Risalendo l’italica penisola, c’è l’immaginario paesino calabrese di San Telesforo Jonico, tra Catanzaro e Crotone. Gori Misticò, maresciallo che legge Topolino, è in aspettativa per curare un cancro ma non può fare a meno di aiutare il suo sostituto alla stazione dei carabinieri, il brigadiere Federico Costantino. L’omicidio di un nobile è il gancio narrativo per raccontare una regione meravigliosa ma deturpata da un potere avido e corrotto. La mezzaluna di sabbia (Bompiani, 398 pagine, 18 euro) è un noir di grande umanità vergato da Fausto Vitaliano, scrittore e sceneggiatore. La questione meridionale a tinte gialle prosegue con La ferita del tempo di Franco Festa. Stavolta siamo ad Avellino, dove il tremendo terremoto dell’Ottanta è ancora un buco nero di degrado e speculazioni. Un vecchio delitto passionale del 1975 vede sulla scena due commissari: il primo in servizio, Gabriele Matarazzo, il secondo in pensione, Mario Melillo. Lo sfondo della montagna “sacra” di Montevergine ne fa un giallo appenninico che si muove tra malaffare politico e coincidenze da tragedia greca. Al filone montuoso, ma decisamente più cupo, appartiene Gli scomparsi dell’esordiente Alessia Tripaldi (Rizzoli, 396 pagine, 19 euro). In un centro dell’Abruzzo viene ritrovato un ragazzo rapito lustri prima. C’è anche il cadavere di quello che lui chiamava “Padre” (un po’ come nella recente trilogia di Sandrone Dazieri).
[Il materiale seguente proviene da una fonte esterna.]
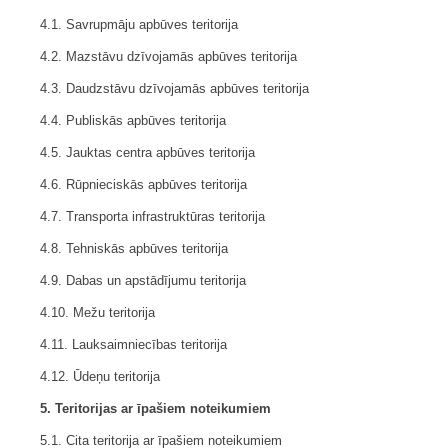
4.1. Savrupmāju apbūves teritorija
4.2. Mazstāvu dzīvojamās apbūves teritorija
4.3. Daudzstāvu dzīvojamās apbūves teritorija
4.4. Publiskās apbūves teritorija
4.5. Jauktas centra apbūves teritorija
4.6. Rūpnieciskās apbūves teritorija
4.7. Transporta infrastruktūras teritorija
4.8. Tehniskās apbūves teritorija
4.9. Dabas un apstādījumu teritorija
4.10. Mežu teritorija
4.11. Lauksaimniecības teritorija
4.12. Ūdeņu teritorija
5. Teritorijas ar īpašiem noteikumiem
5.1. Cita teritorija ar īpašiem noteikumiem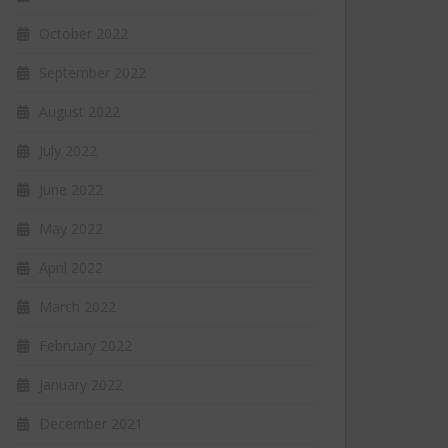
October 2022
September 2022
August 2022
July 2022
June 2022
May 2022
April 2022
March 2022
February 2022
January 2022
December 2021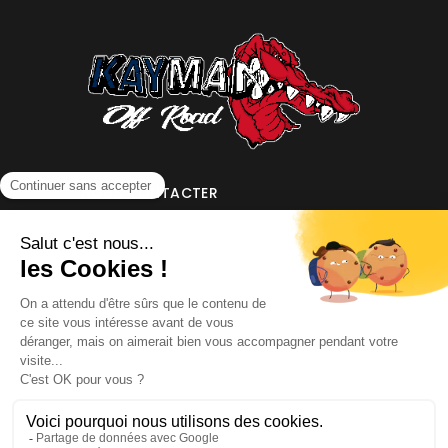
NOUS CONTACTER
INFORMATIONS
NOS PARTENAIRES
HORAIRES D'OUVERTURE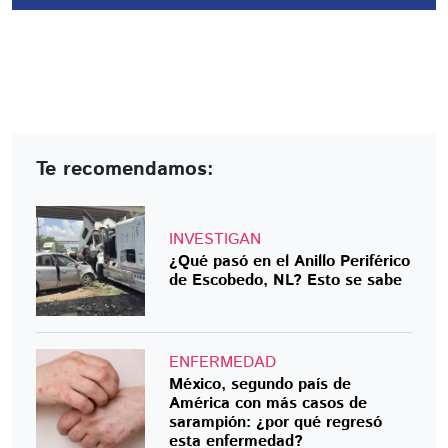
Te recomendamos:
INVESTIGAN
¿Qué pasó en el Anillo Periférico
de Escobedo, NL? Esto se sabe
ENFERMEDAD
México, segundo país de
América con más casos de
sarampión: ¿por qué regresó
esta enfermedad?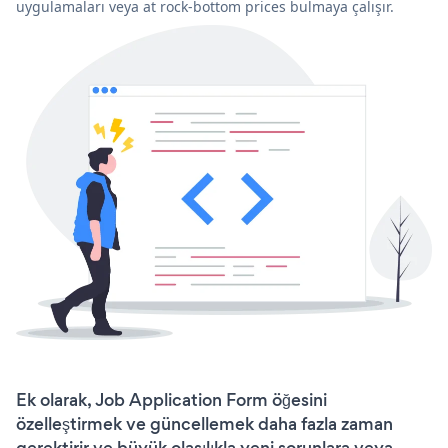
uygulamaları veya at rock-bottom prices bulmaya çalışır.
Ek olarak, Job Application Form öğesini
özelleştirmek ve güncellemek daha fazla zaman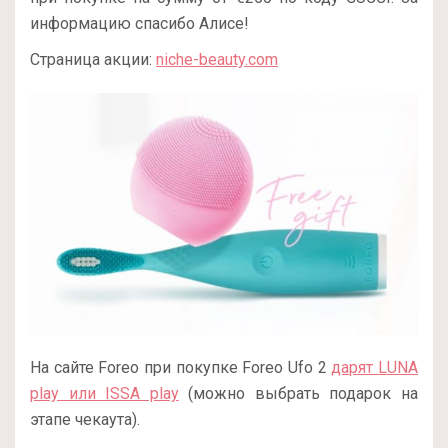
информацию спасибо Алисе!
Страница акции:
niche-beauty.com
На сайте Foreo при покупке Foreo Ufo 2
дарят LUNA
play или ISSA play
(можно выбрать подарок на
этапе чекаута).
Ma la novità del romanzo è la comparsa di Marco Lombroso, discendente del famoso Cesare e ossessionato dalla criminologia come il suo avo. A chiedere il suo aiuto per il “ragazzo dei boschi” sarà il commissario Lucia Pacinotti, suo amore tormentato ai tempi dell’università di Torino. Arrivando al nord, a Bologna quest’estate c’è stato un ritorno atteso: quello di Giorgia Cantini l’investigatrice privata di Quo vadis, baby?, indimenticato successo di Grazia Verasani. In Come la pioggia sul cellofan (Marsilio, 175 pagine, 15 euro) tutto inizia con la stalker di un cantautore al crepuscolo. Il mare, per chiudere. Quello di Trieste, dove il commissario Renzo De Stefano trova due corpi a bordo di un’imbarcazione: è Il violino della salvezza di Salvo Bilardello (Libro/Mania, 345 pagine, 9,90 euro).